(1.) CHALLENGE in this appeal is to the judgment and award dated 25th January, 2001 whereby the Motor Accident Claims Tribunal, Kishangarhbas, decreed an amount of Rs. 1,00,000/- in favour of the appellants-claimants and against the respondents No.1 & 2, jointly and severally. The Tribunal absolved respondent No.3-United India Insurance Co. from its liability and thus, dismissed the claim against the same.
(2.) THE grievance of the appellant is that the Tribunal wrongly absolved the Insurance Co. from its liability whereas the owner of the vehicle had paid premium of Rs.1,051/- in cash to the Insurance Co. and rest of the amount was paid through cheque, albeit, the same was dishonoured by the Bank for want of sufficient funds. Learned counsel for the appellant further canvassed that the accident, in the instant case, took place on 15th June, 1995 at about 7.15 PM, whereas the Insurance policy was cancelled by the Insurance Co. on 16th June, 1995 i.e. one day after the accident. Since the Insurance policy was in existence on the date of accident, the Insurance Co. was liable to pay the amount of compensation. He has cited the judgment of the Apex Court delivered in the case of Oriental Insurance Co. Ltd. Vs. Inderjit Kaur and ors. reported in 1998 ACJ 123, in support thereof.
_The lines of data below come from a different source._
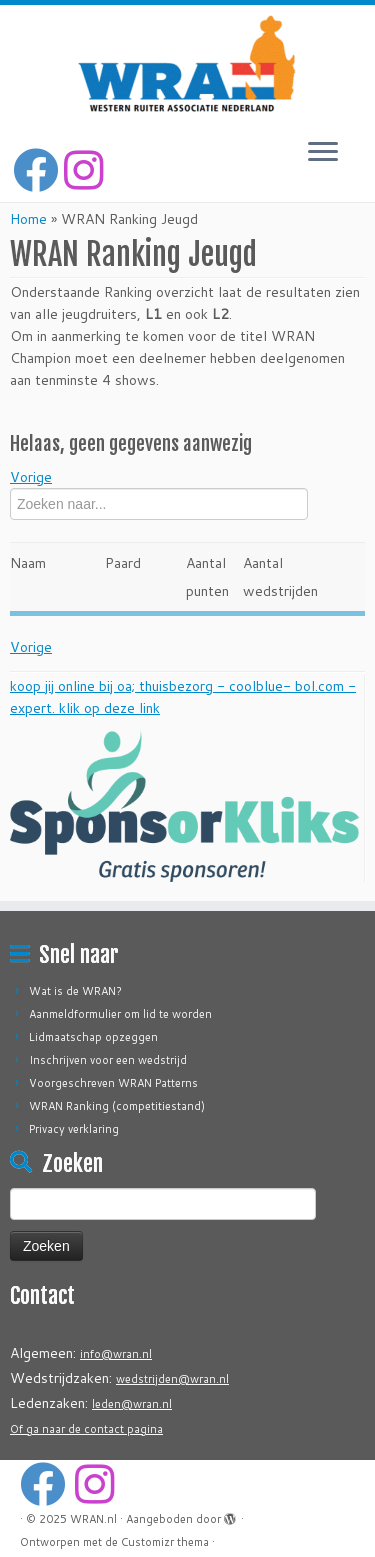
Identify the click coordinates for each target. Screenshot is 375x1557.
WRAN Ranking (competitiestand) (117, 1106)
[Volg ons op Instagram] (86, 170)
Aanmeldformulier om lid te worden (120, 1014)
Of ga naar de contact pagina (86, 1429)
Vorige (31, 477)
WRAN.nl (93, 1519)
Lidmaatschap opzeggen (93, 1037)
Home (28, 219)
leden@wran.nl (132, 1404)
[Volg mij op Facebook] (38, 170)
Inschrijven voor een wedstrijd (108, 1060)
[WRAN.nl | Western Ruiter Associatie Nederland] (187, 63)
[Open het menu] (323, 153)
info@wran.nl (116, 1354)
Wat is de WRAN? (75, 991)
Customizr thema (165, 1542)
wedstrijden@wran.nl (172, 1379)
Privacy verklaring (74, 1129)
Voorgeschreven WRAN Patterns (113, 1083)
(3.) HAVING reflected over the submissions made at the bar and carefully scanned the relevant material including the impugned award on record, it is noticed that on 15th June, 1995 at 7.15 PM the appellants along with their son boarded one Metador bearing registration No.RJ-02-2760, from Bus stand Kishangarhbas. It is alleged that the driver of the Metador was driving the vehicle at a very fast speed. No sooner did the vehicle reach near Bambora, the Metador, on account of being driven rashly and negligently, jumped into a pit and capsized, resulting into the injuries on the persons of the passengers and death of one Ms. Rona-daughter of the appellants-claimants. Undeniably and undisputedly, the Metador was insured for carrying goods and not for carrying passengers. This fact has been put-forth by the learned counsel for respondent No.3, but at the same time it has not been rebutted by the learned counsel for the appellants.